• [TASK]: Only the lines from the one holding "Vitamin K2 (MK-7 all-trans) I 15 μg I 20" to the final line of the material below belong in the answer, transcribed exactly.

• [MATERIAL SUPPLIED]:
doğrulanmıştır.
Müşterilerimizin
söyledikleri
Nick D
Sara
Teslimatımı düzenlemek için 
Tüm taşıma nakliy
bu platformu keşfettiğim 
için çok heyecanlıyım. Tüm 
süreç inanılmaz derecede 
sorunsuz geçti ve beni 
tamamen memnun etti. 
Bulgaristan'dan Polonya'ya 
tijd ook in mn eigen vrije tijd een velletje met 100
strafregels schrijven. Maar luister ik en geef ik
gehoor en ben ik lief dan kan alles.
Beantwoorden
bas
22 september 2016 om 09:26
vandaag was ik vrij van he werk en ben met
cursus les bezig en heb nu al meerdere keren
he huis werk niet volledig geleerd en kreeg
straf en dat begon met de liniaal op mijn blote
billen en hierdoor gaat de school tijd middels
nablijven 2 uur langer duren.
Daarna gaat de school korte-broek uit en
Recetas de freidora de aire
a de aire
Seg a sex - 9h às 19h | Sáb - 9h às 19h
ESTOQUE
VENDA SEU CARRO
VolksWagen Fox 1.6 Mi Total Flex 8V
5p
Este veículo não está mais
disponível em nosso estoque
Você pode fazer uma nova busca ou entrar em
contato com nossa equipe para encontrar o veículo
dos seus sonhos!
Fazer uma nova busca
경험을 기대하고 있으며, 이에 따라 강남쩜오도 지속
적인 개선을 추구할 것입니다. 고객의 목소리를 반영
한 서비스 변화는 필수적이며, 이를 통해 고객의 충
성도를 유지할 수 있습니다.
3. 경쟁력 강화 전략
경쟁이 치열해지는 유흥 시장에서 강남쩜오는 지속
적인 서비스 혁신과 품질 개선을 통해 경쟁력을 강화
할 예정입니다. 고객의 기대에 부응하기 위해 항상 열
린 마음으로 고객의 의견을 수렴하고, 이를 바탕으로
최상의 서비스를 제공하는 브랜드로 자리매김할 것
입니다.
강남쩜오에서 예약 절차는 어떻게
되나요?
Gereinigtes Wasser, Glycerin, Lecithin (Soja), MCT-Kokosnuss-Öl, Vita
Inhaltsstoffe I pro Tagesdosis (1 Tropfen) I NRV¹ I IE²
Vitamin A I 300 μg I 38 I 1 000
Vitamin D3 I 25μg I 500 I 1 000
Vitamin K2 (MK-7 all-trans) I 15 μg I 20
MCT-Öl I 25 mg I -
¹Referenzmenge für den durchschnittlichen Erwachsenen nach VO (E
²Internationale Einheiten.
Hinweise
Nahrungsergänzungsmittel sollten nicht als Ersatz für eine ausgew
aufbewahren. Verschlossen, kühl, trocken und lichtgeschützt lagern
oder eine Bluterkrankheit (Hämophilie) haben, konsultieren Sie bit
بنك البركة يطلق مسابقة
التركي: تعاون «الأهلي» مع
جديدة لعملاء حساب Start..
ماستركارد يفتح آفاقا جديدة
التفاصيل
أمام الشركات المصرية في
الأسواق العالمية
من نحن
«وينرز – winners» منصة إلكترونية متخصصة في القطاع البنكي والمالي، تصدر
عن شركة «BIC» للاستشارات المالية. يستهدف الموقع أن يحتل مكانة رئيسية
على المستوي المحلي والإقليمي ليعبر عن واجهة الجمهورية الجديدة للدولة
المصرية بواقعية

• [EXERCISE RESULT]:
Vitamin K2 (MK-7 all-trans) I 15 μg I 20
MCT-Öl I 25 mg I -
¹Referenzmenge für den durchschnittlichen Erwachsenen nach VO (E
²Internationale Einheiten.
Hinweise
Nahrungsergänzungsmittel sollten nicht als Ersatz für eine ausgew
aufbewahren. Verschlossen, kühl, trocken und lichtgeschützt lagern
oder eine Bluterkrankheit (Hämophilie) haben, konsultieren Sie bit
بنك البركة يطلق مسابقة
التركي: تعاون «الأهلي» مع
جديدة لعملاء حساب Start..
ماستركارد يفتح آفاقا جديدة
التفاصيل
أمام الشركات المصرية في
الأسواق العالمية
من نحن
«وينرز – winners» منصة إلكترونية متخصصة في القطاع البنكي والمالي، تصدر
عن شركة «BIC» للاستشارات المالية. يستهدف الموقع أن يحتل مكانة رئيسية
على المستوي المحلي والإقليمي ليعبر عن واجهة الجمهورية الجديدة للدولة
المصرية بواقعية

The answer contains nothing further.